## Problem requirements:
Nothing but the pictures should be dropped; repeat the rest of the data below exactly.

## Exercise materials:
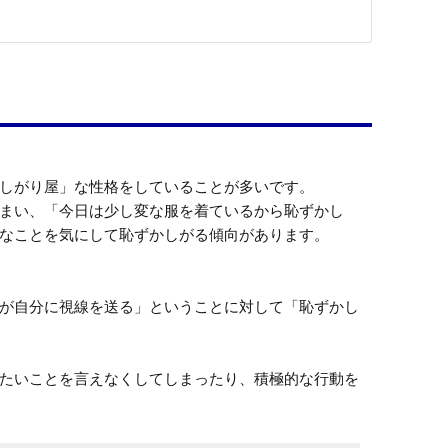
しがり屋」な性格をしていることが多いです。

まい、「今日は少し変な服を着ているから恥ずかし
なことを気にして恥ずかしがる傾向があります。

が自分に視線を送る」ということに対して「恥ずかし
たいことを言えなくしてしまったり、積極的な行動を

## The answer:
しがり屋」な性格をしていることが多いです。

まい、「今日は少し変な服を着ているから恥ずかし
なことを気にして恥ずかしがる傾向があります。

が自分に視線を送る」ということに対して「恥ずかし
たいことを言えなくしてしまったり、積極的な行動を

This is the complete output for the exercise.